This paper finds that, in India, increasing female political representation increases the probability that an individual will attain primary education in urban areas, but not in rural areas, and not in the study sample as a whole. The difference between rural and urban areas may be explained by female politicians investing more in education where women can gain more benefit from it, or by educational investments being more visible to voters in urban areas.
The paper studies the impact of the gender of politicians in Indian state governments on the educational achievements of a sample of citizens who live in the districts where these politicians are elected. It uses a dataset containing information on 29,686 politicians who contested seats in the 16 largest states in India during the period 1967–2001. These data are combined with National Sample Survey data to estimate the effect of the gender of politicians on the primary educational attainment of individuals who were of school age when those politicians were in power in their districts in India.

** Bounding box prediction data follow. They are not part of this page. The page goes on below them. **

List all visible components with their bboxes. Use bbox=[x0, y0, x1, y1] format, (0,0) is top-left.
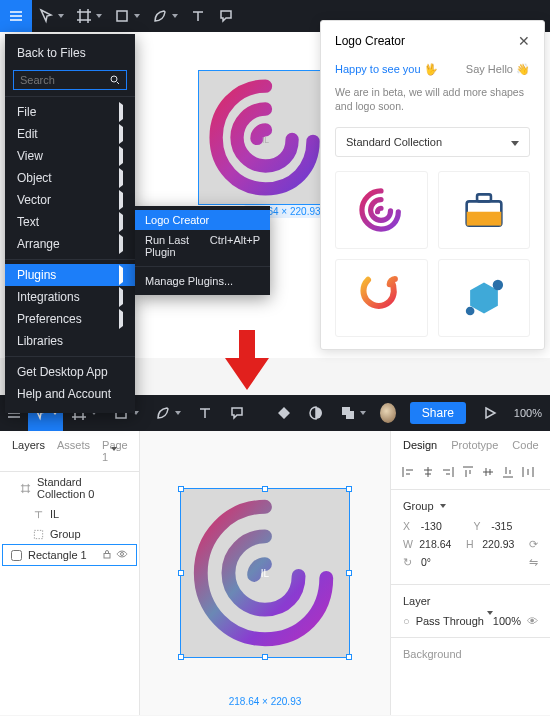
resize-handle[interactable] bbox=[262, 486, 268, 492]
visibility-icon[interactable]: 👁 bbox=[527, 615, 538, 627]
canvas[interactable]: IL 218.64 × 220.93 bbox=[140, 431, 390, 715]
resize-handle[interactable] bbox=[346, 570, 352, 576]
menu-search[interactable] bbox=[13, 70, 127, 90]
menu-item-view[interactable]: View bbox=[5, 145, 135, 167]
menu-item-object[interactable]: Object bbox=[5, 167, 135, 189]
logo-option-briefcase[interactable] bbox=[438, 171, 531, 249]
text-icon bbox=[32, 508, 44, 520]
align-vcenter-icon[interactable] bbox=[481, 465, 495, 479]
layer-checkbox[interactable] bbox=[11, 550, 22, 561]
present-icon[interactable] bbox=[474, 395, 506, 431]
selection-box[interactable]: IL bbox=[180, 488, 350, 658]
flip-h-icon[interactable]: ⇋ bbox=[529, 556, 538, 568]
layer-row-group[interactable]: Group bbox=[0, 524, 139, 544]
resize-handle[interactable] bbox=[178, 654, 184, 660]
submenu-run-last[interactable]: Run Last PluginCtrl+Alt+P bbox=[135, 230, 270, 262]
submenu-manage[interactable]: Manage Plugins... bbox=[135, 271, 270, 291]
text-tool[interactable] bbox=[189, 395, 221, 431]
shape-tool[interactable] bbox=[108, 0, 146, 32]
boolean-icon[interactable] bbox=[332, 395, 374, 431]
svg-rect-11 bbox=[34, 530, 42, 538]
group-section[interactable]: Group bbox=[403, 500, 538, 512]
resize-handle[interactable] bbox=[346, 486, 352, 492]
canvas-selection-top[interactable]: IL bbox=[198, 70, 333, 205]
lock-icon[interactable] bbox=[102, 549, 112, 561]
tab-code[interactable]: Code bbox=[512, 439, 538, 451]
submenu-logo-creator[interactable]: Logo Creator bbox=[135, 210, 270, 230]
layer-row-text[interactable]: IL bbox=[0, 504, 139, 524]
user-avatar[interactable] bbox=[380, 403, 396, 423]
hamburger-menu-button[interactable] bbox=[0, 0, 32, 32]
components-icon[interactable] bbox=[268, 395, 300, 431]
plugin-beta-msg: We are in beta, we will add more shapes … bbox=[335, 86, 530, 113]
menu-item-preferences[interactable]: Preferences bbox=[5, 308, 135, 330]
menu-item-libraries[interactable]: Libraries bbox=[5, 330, 135, 352]
share-button[interactable]: Share bbox=[410, 402, 466, 424]
svg-point-5 bbox=[492, 280, 502, 290]
tab-layers[interactable]: Layers bbox=[12, 439, 45, 463]
menu-back-to-files[interactable]: Back to Files bbox=[5, 42, 135, 68]
comment-tool[interactable] bbox=[221, 395, 253, 431]
plugin-title: Logo Creator bbox=[335, 34, 405, 48]
align-left-icon[interactable] bbox=[401, 465, 415, 479]
resize-handle[interactable] bbox=[178, 570, 184, 576]
tab-design[interactable]: Design bbox=[403, 439, 437, 451]
zoom-level[interactable]: 100% bbox=[506, 407, 550, 419]
tab-prototype[interactable]: Prototype bbox=[451, 439, 498, 451]
comment-tool[interactable] bbox=[212, 0, 240, 32]
layer-row-frame[interactable]: Standard Collection 0 bbox=[0, 472, 139, 504]
prop-h[interactable]: 220.93 bbox=[482, 538, 523, 550]
prop-x[interactable]: -130 bbox=[421, 520, 468, 532]
align-right-icon[interactable] bbox=[441, 465, 455, 479]
menu-item-vector[interactable]: Vector bbox=[5, 189, 135, 211]
menu-item-edit[interactable]: Edit bbox=[5, 123, 135, 145]
layer-row-rectangle[interactable]: Rectangle 1 bbox=[2, 544, 137, 566]
frame-tool[interactable] bbox=[70, 0, 108, 32]
text-tool[interactable] bbox=[184, 0, 212, 32]
menu-item-text[interactable]: Text bbox=[5, 211, 135, 233]
menu-item-help[interactable]: Help and Account bbox=[5, 383, 135, 405]
prop-y[interactable]: -315 bbox=[491, 520, 538, 532]
svg-rect-12 bbox=[104, 554, 110, 559]
menu-item-arrange[interactable]: Arrange bbox=[5, 233, 135, 255]
align-bottom-icon[interactable] bbox=[501, 465, 515, 479]
blend-circle-icon[interactable]: ○ bbox=[403, 615, 410, 627]
menu-search-input[interactable] bbox=[20, 74, 106, 86]
svg-rect-3 bbox=[466, 212, 501, 226]
menu-item-plugins[interactable]: Plugins bbox=[5, 264, 135, 286]
menu-item-file[interactable]: File bbox=[5, 101, 135, 123]
resize-handle[interactable] bbox=[346, 654, 352, 660]
menu-item-get-app[interactable]: Get Desktop App bbox=[5, 361, 135, 383]
resize-handle[interactable] bbox=[262, 654, 268, 660]
group-icon bbox=[32, 528, 44, 540]
prop-w[interactable]: 218.64 bbox=[419, 538, 460, 550]
background-section[interactable]: Background bbox=[403, 648, 538, 660]
pen-tool[interactable] bbox=[146, 0, 184, 32]
search-icon bbox=[110, 75, 120, 85]
menu-item-integrations[interactable]: Integrations bbox=[5, 286, 135, 308]
logo-option-flame[interactable] bbox=[335, 259, 428, 337]
tab-assets[interactable]: Assets bbox=[57, 439, 90, 463]
collection-select[interactable]: Standard Collection bbox=[335, 127, 530, 157]
close-icon[interactable]: ✕ bbox=[518, 33, 530, 49]
plugin-say-hello[interactable]: Say Hello 👋 bbox=[466, 63, 530, 76]
link-icon[interactable]: ⟳ bbox=[529, 538, 538, 550]
svg-rect-0 bbox=[117, 11, 127, 21]
distribute-icon[interactable] bbox=[521, 465, 535, 479]
prop-rotation[interactable]: 0° bbox=[421, 556, 469, 568]
blend-mode[interactable]: Pass Through bbox=[416, 615, 487, 627]
frame-icon bbox=[20, 482, 31, 494]
pen-tool[interactable] bbox=[147, 395, 189, 431]
selection-label-top: IL bbox=[262, 135, 269, 145]
visibility-icon[interactable] bbox=[116, 549, 128, 561]
resize-handle[interactable] bbox=[178, 486, 184, 492]
main-menu: Back to Files File Edit View Object Vect… bbox=[5, 34, 135, 413]
logo-option-swirl[interactable] bbox=[335, 171, 428, 249]
logo-option-hex[interactable] bbox=[438, 259, 531, 337]
layer-opacity[interactable]: 100% bbox=[493, 615, 521, 627]
align-hcenter-icon[interactable] bbox=[421, 465, 435, 479]
move-tool[interactable] bbox=[32, 0, 70, 32]
page-selector[interactable]: Page 1 bbox=[102, 439, 137, 463]
mask-icon[interactable] bbox=[300, 395, 332, 431]
align-top-icon[interactable] bbox=[461, 465, 475, 479]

Findings indicate that female politicians increase educational attainment in urban areas. Increasing female political representation by 10 percentage points increases the probability that an individual attains primary education in urban areas by 7 percentage points, which is approximately 9 percent of the total probability that an individual obtains primary education in an urban area. By contrast, female representation does not have an effect on individuals living in rural areas of the district, or on the sample as a whole.
Female politicians also encourage school attendance and discourage dropouts in urban areas. They have a positive impact on the fraction of villages that have primary schools, particularly in those districts with a higher urban population.